Stroke is a disease with a high social impact causing high mortality and severe residual disability. In particular, during the acute phase it is difficult to assess the patient’s functional prognosis, especially with regard to the motor deficits that impair the activity in daily life [
1,
2]. After a stroke, hemiparesis is the most common residual disability with a wide range of severity, having the upper limb the lowest functional recovery [
3‐
5]. During the acute phase, tracking the motor performance variations of the affected upper limb versus the unaffected arm could be useful to measure clinical severity over time and to formulate a prognosis. Nowadays, the stroke unit represents the gold standard in the management of the acute stroke, since it provides a continuous multi-parametric monitoring that allows the identification of changes in cardiac functioning, blood pressure levels and hematic oxygen saturation. At the moment, the continuous monitoring of motor deficit is not implemented in the stroke unit environment. Actigraphy allows the long-term assessment of the patient’s wrist movements by means of a small solid-state sensor. Several applications of actigraphy based on accelerometers have been proposed. Indeed, actigraphy has proved its usefulness not only in sleep medicine [
6], but also in other fields, for example in Parkinson tremor quantification [
7]. So far, few papers have reported the use of actigraphy in stroke: these studies provided the first indication that actigraphy might be sensitive enough to detect changes in motor activity during the recovery process and to quantify motor activity in everyday life [
8‐
14] but, no data is available about the spontaneous upper limb motor performance in the very acute phase of stroke, when the instability of clinical picture can strongly impact on prognosis and future disability and the patient needs to be monitored in an intensive care unit. Page et al. [
15] have used actigraphy to evaluate rehabilitative therapies in subacute stroke subjects. Gubbi et al. [
16] performed short actigraphic recordings in the hyper-acute post-stroke phase and developed an algorithm capable of calculating an index equivalent to the motor subscore of the National Institutes of Health Stroke Scale (NIHSS) that is a clinical score used to monitor changes of the neurological status during the hospital stay, with a maximum of 42 (severe stroke) and a minimum of 0 (no symptoms) [
17]. The same group subsequently used that index to quantify the movement difference between arms by an intra-class correlation coefficient (ICC) analysis. They found that the greater is the difference in activity between the affected and unaffected limb, as measured by ICC, the higher is the NIHSS total score; however, they did not found any correlation between the inter-limbs motor difference and the more specific NIHSS motor sub-score [
18]. Reiterer et al. actigraphically monitored motor activity of both arms in 38 patients with transient ischemic attack, ischemic lesion or non-traumatic intracerebral haemorrhage for 24 h in four different time points: 24–36 h after symptoms onset, 5–7 days later, at 3 and 6 months after symptoms onset.
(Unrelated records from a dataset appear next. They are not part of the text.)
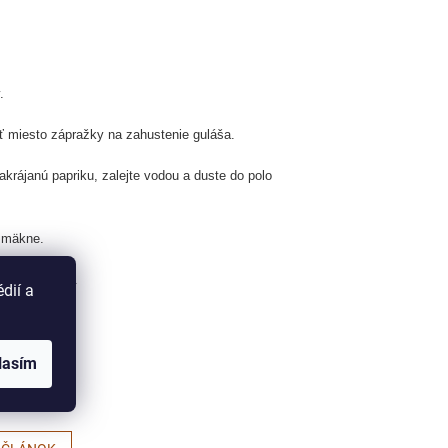
.
ať miesto zápražky na zahustenie guláša.
akrájanú papriku, zalejte vodou a duste do polo
ezmäkne.
minút povarte.
dií a
lasím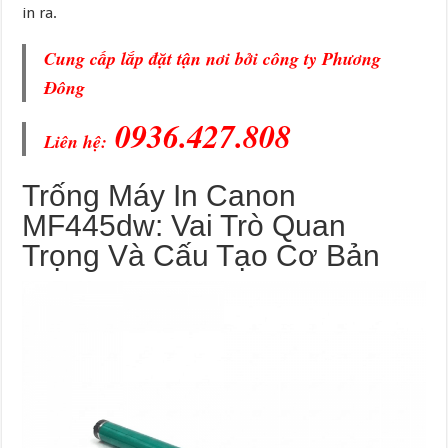
in ra.
Cung cấp lắp đặt tận nơi bởi công ty Phương
Đông
0936.427.808
Liên hệ:
Trống Máy In Canon
MF445dw: Vai Trò Quan
Trọng Và Cấu Tạo Cơ Bản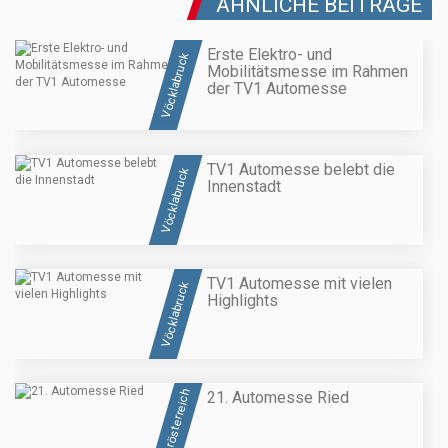
ÄHNLICHE BEITRÄGE
Erste Elektro- und
Vöcklabruck
Mobilitätsmesse im Rahmen
der TV1 Automesse
TV1 Automesse belebt die
Vöcklabruck
Innenstadt
TV1 Automesse mit vielen
Vöcklabruck
Highlights
Oberösterreich
21. Automesse Ried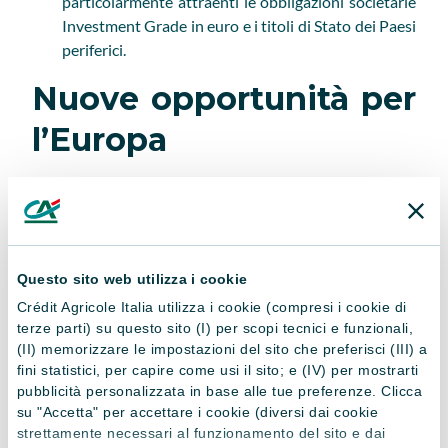
particolarmente attraenti le obbligazioni societarie
Investment Grade in euro e i titoli di Stato dei Paesi
periferici.
Nuove opportunità per
l’Europa
Proprio l’Europa potrebbe rivelarsi
una delle principali
aree di opportunità nel 2026
. Le riforme strutturali e gli
investimenti nella difesa, nelle infrastrutture e, in
generale, nell’autonomia strategica stanno ridefinendo
Questo sito web utilizza i cookie
l’ecosistema macrofinanziario del Vecchio Continente.
Crédit Agricole Italia utilizza i cookie (compresi i cookie di
Questo processo potrebbe tradursi in opportunità
terze parti) su questo sito (I) per scopi tecnici e funzionali,
concrete non solo nel reddito fisso, ma anche
(II) memorizzare le impostazioni del sito che preferisci (III) a
nell’azionario, in particolare tra le aziende a piccola e
fini statistici, per capire come usi il sito; e (IV) per mostrarti
media capitalizzazione più esposte alla domanda interna
pubblicità personalizzata in base alle tue preferenze. Clicca
e
meno vulnerabili alle tensioni commerciali globali
.
su "Accetta" per accettare i cookie (diversi dai cookie
strettamente necessari al funzionamento del sito e dai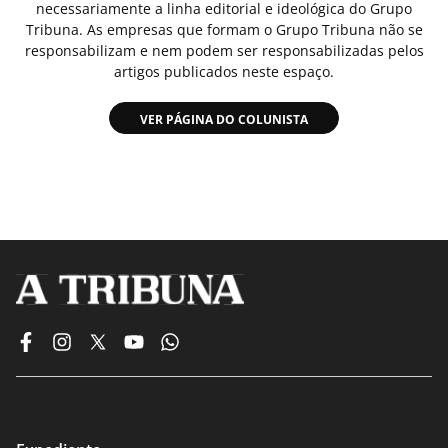
necessariamente a linha editorial e ideológica do Grupo
Tribuna. As empresas que formam o Grupo Tribuna não se
responsabilizam e nem podem ser responsabilizadas pelos
artigos publicados neste espaço.
VER PÁGINA DO COLUNISTA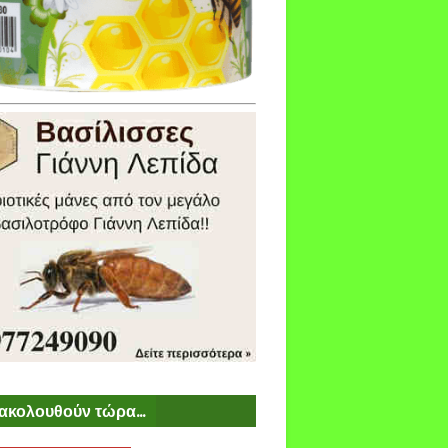
ακολουθούν τώρα...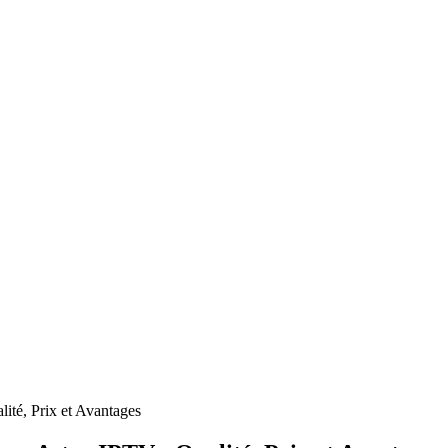
ité, Prix et Avantages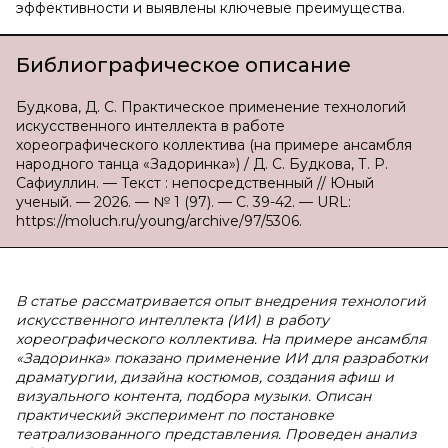
эффективности и выявлены ключевые преимущества.
Библиографическое описание
Будкова, Д. С. Практическое применение технологий
искусственного интеллекта в работе
хореографического коллектива (на примере ансамбля
народного танца «Задоринка») / Д. С. Будкова, Т. Р.
Сафиуллин. — Текст : непосредственный // Юный
ученый. — 2026. — № 1 (97). — С. 39-42. — URL:
https://moluch.ru/young/archive/97/5306.
В статье рассматривается опыт внедрения технологий
искусственного интеллекта (ИИ) в работу
хореографического коллектива. На примере ансамбля
«Задоринка» показано применение ИИ для разработки
драматургии, дизайна костюмов, создания афиш и
визуального контента, подбора музыки. Описан
практический эксперимент по постановке
театрализованного представления. Проведен анализ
They demonstrated that motor performance of paretic and not paretic limbs differ during the first two time points while in the further two time points this difference was attenuated [
19]. However, the actigraphic index used by the Authors did not correlate with the clinical severity in the acute phase as assessed by the NIHSS. Moreover, the Authors performed 24 h recordings in a very heterogeneous sample of patients (transient ischemic attack, ischemic lesion and non-traumatic intracerebral hemorrhage), therefore the reported data cannot be considered as representative of the ischemic stroke scenario. Urbin et al. investigated different metrics to measure upper limb motor performance in subacute and chronic ischemic and hemorrhagic stroke patients during motor training and in a free-living environment. They described the asymmetry of motor performance between paretic and non-paretic arm as a ratio between the variability of the paretic arm acceleration relative to variability of the non-paretic arm. They found that the asymmetry correlates with upper extremity function during the rehabilitative process and in a free-living environment [
9,
10]. Since the authors enrolled ischemic and hemorrhagic, subacute and chronic stroke patients in an environment very different from that of a stroke unit, their results, although useful to evaluate the efficacy of different parameters, cannot be considered representative of the clinical picture of ischemic stroke patients who require intensive cares in their very acute phase.
In a previous study performed in healthy subjects, Rabuffetti et al. defined a novel numerical index to quantify upper limb motor activity and the between-limb motor asymmetry. The proposed motor activity index only depends on sensor position and not on sensor orientation (i.e. indices invariant to sensor orientation), therefore it could represent a robust approach to monitor spontaneous motor performance in complex environments such as stroke units. Moreover, the proposed asymmetry index is based on epoch-based asymmetry and not on average overall asymmetry [
9,
10] therefore it could be theoretically very precise in describing motor performance over time [
20]. We hypothesized that such index might effectively track the motor behavior of bed-restrained patients and could be useful to implement the multiparametric monitoring in the stroke unit environment. Therefore the aims of the present study were:
- to verify if the actigraphic asymmetry index, as calculated by Rabuffetti, can identify the paretic arm of acute stroke patients;
- to verify if such asymmetry index can properly quantify the clinical severity of acute stroke patients in the very particular environment of a stroke unit.